■ TASK ITEM
Transcribe exactly the line containing "Here is an image. Segment every" and each line after it, through the end of the entries, with nothing before or after.

---- ENTRIES SUPPLIED

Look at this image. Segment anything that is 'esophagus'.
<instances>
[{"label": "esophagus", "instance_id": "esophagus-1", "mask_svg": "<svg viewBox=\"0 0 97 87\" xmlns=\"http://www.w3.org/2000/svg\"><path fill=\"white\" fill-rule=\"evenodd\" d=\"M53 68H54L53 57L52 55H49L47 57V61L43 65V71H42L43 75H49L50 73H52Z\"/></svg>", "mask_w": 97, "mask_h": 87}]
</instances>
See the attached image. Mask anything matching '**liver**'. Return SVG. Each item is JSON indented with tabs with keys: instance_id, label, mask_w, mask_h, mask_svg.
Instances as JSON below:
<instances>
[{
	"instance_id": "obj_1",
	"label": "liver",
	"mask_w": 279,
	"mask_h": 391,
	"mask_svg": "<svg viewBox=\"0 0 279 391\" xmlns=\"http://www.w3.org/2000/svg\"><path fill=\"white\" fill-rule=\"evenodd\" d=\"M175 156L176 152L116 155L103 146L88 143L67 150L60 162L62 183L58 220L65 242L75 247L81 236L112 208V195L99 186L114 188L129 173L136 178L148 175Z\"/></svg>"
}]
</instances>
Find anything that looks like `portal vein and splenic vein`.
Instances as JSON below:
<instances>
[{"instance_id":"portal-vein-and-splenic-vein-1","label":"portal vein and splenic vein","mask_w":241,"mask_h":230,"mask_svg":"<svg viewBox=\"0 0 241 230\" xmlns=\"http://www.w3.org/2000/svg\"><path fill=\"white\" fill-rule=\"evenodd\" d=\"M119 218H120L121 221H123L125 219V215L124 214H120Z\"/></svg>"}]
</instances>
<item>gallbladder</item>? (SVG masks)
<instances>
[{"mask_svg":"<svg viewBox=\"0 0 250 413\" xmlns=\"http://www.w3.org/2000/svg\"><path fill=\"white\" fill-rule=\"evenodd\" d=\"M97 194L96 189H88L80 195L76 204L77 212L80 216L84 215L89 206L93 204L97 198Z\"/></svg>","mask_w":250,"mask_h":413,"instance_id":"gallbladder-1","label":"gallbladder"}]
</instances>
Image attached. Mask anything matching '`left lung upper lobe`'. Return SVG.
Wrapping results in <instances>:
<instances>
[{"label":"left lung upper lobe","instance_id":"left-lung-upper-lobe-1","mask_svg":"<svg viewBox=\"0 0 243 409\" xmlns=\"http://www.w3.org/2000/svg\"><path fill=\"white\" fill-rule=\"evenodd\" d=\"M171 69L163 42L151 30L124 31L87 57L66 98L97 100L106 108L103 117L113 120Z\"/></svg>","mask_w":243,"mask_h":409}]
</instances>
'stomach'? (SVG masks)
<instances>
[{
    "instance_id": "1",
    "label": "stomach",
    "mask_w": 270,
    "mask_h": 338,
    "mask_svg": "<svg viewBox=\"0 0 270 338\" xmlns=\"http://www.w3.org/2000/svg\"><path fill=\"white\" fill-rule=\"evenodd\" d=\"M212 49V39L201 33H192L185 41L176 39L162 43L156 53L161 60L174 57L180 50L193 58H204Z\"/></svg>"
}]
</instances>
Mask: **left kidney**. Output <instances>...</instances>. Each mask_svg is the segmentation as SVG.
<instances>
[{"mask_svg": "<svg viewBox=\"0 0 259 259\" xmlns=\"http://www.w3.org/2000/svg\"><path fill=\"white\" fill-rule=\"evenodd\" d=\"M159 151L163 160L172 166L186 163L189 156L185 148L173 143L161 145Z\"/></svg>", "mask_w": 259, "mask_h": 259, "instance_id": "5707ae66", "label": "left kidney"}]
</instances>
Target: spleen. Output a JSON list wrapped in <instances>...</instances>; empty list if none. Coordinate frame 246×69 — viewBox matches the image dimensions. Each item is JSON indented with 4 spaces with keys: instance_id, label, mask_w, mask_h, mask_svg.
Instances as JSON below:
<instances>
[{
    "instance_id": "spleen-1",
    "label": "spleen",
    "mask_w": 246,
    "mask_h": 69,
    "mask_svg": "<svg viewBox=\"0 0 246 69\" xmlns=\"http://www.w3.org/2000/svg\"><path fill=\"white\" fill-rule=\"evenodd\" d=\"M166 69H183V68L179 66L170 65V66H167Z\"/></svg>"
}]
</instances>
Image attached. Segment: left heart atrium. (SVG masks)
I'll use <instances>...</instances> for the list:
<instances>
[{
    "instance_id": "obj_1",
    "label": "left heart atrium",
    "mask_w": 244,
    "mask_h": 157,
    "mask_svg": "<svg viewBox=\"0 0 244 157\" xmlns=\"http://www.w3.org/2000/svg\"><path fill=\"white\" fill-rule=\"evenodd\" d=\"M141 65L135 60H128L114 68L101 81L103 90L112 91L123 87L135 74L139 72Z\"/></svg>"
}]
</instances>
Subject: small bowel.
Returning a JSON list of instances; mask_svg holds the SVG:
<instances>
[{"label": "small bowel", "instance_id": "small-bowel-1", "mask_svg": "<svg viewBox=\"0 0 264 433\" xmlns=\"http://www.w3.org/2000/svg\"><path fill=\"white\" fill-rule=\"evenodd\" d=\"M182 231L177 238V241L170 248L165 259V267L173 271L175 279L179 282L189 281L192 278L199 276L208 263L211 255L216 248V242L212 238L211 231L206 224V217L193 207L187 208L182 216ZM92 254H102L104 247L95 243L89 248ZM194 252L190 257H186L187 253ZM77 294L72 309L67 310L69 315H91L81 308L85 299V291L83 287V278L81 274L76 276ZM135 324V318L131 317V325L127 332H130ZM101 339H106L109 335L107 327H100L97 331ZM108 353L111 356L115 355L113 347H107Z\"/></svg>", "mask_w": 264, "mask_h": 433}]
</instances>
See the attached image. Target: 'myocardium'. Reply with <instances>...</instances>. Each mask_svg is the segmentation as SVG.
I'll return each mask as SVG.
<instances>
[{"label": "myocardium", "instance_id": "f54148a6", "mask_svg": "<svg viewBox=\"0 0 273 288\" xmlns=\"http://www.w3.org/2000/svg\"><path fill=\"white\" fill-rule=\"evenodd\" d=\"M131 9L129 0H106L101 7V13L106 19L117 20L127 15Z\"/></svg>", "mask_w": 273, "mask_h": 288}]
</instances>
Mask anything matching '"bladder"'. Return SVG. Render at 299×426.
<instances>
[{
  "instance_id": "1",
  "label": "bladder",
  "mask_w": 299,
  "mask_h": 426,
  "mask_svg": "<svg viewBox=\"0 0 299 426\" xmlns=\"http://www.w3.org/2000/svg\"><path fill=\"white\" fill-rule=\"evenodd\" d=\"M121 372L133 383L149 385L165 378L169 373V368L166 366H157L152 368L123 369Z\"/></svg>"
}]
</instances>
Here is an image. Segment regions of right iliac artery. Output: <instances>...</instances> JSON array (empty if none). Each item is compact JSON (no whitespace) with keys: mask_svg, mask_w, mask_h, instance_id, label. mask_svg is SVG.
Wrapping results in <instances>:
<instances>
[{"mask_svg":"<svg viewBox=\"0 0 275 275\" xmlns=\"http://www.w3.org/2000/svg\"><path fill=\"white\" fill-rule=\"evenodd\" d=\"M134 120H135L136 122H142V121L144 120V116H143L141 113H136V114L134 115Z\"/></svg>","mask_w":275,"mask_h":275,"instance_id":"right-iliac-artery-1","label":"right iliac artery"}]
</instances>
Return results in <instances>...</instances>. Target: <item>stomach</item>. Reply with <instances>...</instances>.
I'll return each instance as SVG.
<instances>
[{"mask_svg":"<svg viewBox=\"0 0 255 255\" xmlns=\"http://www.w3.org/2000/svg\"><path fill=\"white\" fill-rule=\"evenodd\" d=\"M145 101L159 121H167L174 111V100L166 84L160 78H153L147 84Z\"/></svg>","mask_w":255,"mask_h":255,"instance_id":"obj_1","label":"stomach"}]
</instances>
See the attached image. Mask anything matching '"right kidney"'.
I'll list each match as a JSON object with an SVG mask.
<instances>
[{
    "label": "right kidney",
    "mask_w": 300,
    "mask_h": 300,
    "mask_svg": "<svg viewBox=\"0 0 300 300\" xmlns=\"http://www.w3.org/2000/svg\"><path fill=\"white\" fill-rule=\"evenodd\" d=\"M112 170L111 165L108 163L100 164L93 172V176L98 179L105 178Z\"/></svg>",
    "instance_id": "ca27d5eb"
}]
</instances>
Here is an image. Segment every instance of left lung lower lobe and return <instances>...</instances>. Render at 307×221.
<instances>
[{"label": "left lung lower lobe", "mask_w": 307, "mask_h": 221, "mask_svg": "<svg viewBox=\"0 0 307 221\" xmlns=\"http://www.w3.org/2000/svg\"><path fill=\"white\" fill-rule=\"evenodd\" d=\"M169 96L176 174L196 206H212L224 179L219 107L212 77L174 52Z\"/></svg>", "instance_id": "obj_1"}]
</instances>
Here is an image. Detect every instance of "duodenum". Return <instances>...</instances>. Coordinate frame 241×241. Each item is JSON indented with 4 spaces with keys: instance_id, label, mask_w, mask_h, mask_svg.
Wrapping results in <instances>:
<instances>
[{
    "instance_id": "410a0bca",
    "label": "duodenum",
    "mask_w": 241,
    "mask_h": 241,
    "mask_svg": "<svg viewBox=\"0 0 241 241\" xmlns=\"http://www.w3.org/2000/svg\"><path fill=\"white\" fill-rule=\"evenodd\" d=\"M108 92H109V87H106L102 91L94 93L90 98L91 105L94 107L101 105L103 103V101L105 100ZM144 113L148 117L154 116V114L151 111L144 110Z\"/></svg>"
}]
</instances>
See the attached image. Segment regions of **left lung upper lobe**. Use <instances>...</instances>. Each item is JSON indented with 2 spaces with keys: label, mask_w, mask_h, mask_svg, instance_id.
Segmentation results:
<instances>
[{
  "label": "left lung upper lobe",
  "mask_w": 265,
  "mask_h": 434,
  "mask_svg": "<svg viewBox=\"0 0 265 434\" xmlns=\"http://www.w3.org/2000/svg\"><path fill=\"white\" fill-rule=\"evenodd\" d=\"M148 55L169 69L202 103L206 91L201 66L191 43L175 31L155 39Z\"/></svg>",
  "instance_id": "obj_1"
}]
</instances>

--------

■ TASK ANSWER
Here is an image. Segment every instance of left lung lower lobe and return <instances>...</instances>. Render at 307×221.
<instances>
[{"label": "left lung lower lobe", "mask_w": 307, "mask_h": 221, "mask_svg": "<svg viewBox=\"0 0 307 221\" xmlns=\"http://www.w3.org/2000/svg\"><path fill=\"white\" fill-rule=\"evenodd\" d=\"M169 96L176 174L196 206H212L224 179L219 107L212 77L174 52Z\"/></svg>", "instance_id": "obj_1"}]
</instances>
Here is an image. Detect every instance of "duodenum". Return <instances>...</instances>. Coordinate frame 241×241. Each item is JSON indented with 4 spaces with keys: instance_id, label, mask_w, mask_h, mask_svg.
Wrapping results in <instances>:
<instances>
[{
    "instance_id": "410a0bca",
    "label": "duodenum",
    "mask_w": 241,
    "mask_h": 241,
    "mask_svg": "<svg viewBox=\"0 0 241 241\" xmlns=\"http://www.w3.org/2000/svg\"><path fill=\"white\" fill-rule=\"evenodd\" d=\"M108 92H109V87H106L102 91L94 93L90 98L91 105L94 107L101 105L103 103V101L105 100ZM144 113L148 117L154 116V114L151 111L144 110Z\"/></svg>"
}]
</instances>
See the attached image. Segment regions of **left lung upper lobe**. Use <instances>...</instances>. Each item is JSON indented with 2 spaces with keys: label, mask_w, mask_h, mask_svg, instance_id.
Segmentation results:
<instances>
[{
  "label": "left lung upper lobe",
  "mask_w": 265,
  "mask_h": 434,
  "mask_svg": "<svg viewBox=\"0 0 265 434\" xmlns=\"http://www.w3.org/2000/svg\"><path fill=\"white\" fill-rule=\"evenodd\" d=\"M148 55L169 69L202 103L206 91L201 66L191 43L175 31L155 39Z\"/></svg>",
  "instance_id": "obj_1"
}]
</instances>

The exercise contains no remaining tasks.